(TASK DIRECTIONS) In the entries below, the word "chauffage" appears on some lines. Copy each of those lines.

-- WORKING DATA follows --

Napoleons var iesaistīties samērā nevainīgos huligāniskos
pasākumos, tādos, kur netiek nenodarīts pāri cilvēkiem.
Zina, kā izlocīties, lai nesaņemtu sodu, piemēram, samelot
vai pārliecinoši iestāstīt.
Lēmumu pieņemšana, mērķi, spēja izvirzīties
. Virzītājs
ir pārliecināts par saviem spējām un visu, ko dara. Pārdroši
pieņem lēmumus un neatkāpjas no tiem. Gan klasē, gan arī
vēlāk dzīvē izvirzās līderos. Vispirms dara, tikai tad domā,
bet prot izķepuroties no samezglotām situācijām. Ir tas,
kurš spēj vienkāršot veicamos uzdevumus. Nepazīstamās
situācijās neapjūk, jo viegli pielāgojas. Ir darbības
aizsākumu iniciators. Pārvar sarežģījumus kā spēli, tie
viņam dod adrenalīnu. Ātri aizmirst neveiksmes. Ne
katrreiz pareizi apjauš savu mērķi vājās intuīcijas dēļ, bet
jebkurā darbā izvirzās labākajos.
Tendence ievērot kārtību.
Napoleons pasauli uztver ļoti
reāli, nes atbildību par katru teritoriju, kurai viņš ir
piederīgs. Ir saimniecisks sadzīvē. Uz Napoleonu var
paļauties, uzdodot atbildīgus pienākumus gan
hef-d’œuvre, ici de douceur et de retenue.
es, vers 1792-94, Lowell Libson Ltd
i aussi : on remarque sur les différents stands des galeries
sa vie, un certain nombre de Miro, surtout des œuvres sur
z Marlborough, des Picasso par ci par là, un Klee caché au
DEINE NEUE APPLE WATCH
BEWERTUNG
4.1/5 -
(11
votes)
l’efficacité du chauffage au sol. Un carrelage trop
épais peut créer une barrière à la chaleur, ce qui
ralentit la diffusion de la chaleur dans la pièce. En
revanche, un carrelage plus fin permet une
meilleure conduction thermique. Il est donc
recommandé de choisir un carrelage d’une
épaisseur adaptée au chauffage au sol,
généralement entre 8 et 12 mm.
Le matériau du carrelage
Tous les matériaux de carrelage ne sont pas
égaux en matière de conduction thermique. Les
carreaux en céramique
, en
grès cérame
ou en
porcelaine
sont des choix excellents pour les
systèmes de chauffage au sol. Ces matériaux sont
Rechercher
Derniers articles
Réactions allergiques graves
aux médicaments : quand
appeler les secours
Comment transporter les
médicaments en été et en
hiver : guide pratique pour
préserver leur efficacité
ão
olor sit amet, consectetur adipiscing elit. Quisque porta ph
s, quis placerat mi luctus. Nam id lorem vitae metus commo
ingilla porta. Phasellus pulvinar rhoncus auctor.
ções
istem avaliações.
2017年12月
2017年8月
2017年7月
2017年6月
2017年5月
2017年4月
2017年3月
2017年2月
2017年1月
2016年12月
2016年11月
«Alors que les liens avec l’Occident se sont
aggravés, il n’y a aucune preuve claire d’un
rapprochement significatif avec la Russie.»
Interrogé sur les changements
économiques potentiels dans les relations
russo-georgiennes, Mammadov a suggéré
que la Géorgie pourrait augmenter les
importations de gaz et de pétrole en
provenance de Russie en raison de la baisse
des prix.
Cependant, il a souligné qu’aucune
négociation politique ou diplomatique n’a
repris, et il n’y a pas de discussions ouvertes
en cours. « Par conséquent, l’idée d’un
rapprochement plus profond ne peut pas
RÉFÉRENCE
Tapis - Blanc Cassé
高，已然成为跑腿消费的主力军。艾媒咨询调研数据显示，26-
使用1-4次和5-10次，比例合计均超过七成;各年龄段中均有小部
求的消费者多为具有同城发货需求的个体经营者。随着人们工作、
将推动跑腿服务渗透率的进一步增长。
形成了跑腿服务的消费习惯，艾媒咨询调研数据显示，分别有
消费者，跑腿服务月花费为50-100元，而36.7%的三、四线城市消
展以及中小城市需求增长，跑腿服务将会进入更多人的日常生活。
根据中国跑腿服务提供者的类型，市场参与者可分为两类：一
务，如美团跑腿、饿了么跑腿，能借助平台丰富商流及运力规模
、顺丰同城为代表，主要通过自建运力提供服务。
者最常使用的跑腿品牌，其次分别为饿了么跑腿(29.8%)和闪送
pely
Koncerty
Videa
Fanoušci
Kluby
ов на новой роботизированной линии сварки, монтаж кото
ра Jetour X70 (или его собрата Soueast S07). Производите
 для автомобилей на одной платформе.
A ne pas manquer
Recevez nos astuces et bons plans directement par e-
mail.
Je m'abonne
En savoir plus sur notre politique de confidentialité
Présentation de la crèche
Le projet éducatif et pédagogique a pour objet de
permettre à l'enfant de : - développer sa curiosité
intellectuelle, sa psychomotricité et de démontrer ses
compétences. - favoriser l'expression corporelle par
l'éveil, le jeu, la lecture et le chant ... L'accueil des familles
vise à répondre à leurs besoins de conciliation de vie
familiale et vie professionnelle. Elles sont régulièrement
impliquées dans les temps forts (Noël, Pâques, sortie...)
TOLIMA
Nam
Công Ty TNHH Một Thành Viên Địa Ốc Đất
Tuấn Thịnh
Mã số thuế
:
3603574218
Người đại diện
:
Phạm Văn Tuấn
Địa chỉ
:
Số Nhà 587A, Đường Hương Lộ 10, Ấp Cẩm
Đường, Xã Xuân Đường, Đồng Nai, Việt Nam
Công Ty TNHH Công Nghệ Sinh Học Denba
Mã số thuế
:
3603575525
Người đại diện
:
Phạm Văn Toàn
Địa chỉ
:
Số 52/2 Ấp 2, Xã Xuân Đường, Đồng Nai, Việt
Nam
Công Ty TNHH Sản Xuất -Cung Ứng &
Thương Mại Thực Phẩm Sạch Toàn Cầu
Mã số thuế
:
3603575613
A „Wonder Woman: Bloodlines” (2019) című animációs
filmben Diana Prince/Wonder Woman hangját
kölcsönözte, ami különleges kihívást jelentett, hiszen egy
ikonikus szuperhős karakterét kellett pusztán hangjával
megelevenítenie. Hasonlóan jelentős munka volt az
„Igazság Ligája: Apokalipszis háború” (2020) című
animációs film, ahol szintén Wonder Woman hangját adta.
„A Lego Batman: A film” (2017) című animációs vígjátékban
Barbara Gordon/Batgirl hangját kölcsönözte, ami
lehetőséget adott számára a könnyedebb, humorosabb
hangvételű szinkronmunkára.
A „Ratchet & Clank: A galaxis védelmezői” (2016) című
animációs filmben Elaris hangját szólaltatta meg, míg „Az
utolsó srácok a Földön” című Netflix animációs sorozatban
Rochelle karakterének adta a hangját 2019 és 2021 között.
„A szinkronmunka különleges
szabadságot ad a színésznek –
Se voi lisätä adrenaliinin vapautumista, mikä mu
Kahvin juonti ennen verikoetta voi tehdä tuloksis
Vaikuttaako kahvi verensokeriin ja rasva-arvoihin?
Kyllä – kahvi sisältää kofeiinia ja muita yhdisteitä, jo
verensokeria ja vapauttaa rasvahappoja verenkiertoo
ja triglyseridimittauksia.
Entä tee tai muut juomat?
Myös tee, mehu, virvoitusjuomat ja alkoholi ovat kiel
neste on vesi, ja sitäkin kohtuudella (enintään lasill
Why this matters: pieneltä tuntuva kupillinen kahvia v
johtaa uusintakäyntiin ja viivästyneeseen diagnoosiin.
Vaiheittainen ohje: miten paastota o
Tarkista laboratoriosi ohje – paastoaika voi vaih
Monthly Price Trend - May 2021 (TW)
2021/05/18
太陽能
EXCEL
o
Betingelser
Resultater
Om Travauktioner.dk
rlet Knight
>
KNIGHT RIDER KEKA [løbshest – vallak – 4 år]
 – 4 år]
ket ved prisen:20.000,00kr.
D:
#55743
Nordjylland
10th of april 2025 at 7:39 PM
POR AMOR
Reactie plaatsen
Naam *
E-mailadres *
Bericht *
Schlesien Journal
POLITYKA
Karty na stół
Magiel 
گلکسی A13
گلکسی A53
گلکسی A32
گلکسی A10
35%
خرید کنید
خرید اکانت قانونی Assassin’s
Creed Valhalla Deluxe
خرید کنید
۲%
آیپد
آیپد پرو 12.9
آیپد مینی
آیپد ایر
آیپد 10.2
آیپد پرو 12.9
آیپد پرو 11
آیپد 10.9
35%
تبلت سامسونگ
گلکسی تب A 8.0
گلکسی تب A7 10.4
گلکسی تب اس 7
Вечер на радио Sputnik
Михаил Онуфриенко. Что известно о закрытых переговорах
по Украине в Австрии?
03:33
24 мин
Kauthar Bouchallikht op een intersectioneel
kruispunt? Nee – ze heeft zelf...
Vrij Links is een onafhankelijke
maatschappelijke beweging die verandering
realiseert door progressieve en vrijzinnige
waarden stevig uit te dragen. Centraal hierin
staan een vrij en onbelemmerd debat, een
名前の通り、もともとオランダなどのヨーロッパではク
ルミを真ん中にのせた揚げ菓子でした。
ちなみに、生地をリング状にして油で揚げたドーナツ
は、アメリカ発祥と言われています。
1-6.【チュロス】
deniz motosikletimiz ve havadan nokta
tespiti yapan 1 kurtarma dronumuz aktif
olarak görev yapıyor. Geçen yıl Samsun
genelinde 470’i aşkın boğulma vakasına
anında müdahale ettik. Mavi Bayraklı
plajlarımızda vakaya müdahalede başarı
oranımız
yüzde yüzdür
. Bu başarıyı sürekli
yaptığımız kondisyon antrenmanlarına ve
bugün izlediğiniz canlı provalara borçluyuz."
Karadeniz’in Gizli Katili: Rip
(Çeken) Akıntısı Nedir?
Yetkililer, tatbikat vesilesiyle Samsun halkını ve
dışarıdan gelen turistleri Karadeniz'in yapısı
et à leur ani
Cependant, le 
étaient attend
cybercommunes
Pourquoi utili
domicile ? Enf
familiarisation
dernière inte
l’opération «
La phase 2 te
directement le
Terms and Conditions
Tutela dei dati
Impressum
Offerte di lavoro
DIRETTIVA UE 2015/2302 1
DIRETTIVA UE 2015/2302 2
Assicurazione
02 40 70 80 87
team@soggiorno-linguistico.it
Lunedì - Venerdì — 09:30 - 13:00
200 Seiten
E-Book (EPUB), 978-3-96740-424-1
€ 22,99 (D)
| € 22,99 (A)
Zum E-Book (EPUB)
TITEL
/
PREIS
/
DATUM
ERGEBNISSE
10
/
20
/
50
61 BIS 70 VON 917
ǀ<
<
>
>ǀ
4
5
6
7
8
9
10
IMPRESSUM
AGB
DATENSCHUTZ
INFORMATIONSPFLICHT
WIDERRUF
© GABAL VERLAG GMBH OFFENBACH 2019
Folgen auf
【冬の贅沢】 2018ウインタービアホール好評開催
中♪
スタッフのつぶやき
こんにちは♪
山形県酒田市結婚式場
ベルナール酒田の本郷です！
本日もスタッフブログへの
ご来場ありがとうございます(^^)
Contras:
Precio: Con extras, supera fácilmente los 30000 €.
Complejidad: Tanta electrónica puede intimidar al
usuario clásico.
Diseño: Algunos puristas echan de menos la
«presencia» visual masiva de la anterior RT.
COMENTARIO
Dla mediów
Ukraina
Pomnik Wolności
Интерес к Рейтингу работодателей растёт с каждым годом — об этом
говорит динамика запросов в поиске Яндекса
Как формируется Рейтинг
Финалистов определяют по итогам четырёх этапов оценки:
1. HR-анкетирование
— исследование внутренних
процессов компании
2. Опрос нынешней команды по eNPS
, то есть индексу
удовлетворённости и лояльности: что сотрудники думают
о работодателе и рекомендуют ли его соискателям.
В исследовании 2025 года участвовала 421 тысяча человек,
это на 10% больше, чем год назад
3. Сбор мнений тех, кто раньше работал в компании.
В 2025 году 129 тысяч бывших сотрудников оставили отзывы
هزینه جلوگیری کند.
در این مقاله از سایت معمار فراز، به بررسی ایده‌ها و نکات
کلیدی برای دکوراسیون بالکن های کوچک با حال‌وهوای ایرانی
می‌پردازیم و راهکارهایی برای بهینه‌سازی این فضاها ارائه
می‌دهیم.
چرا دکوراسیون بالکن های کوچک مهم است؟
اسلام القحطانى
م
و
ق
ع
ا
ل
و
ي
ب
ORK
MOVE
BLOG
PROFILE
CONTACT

-- WORKING DATA concluded --

(ANSWER AREA)
l’efficacité du chauffage au sol. Un carrelage trop
épaisseur adaptée au chauffage au sol,
systèmes de chauffage au sol. Ces matériaux sont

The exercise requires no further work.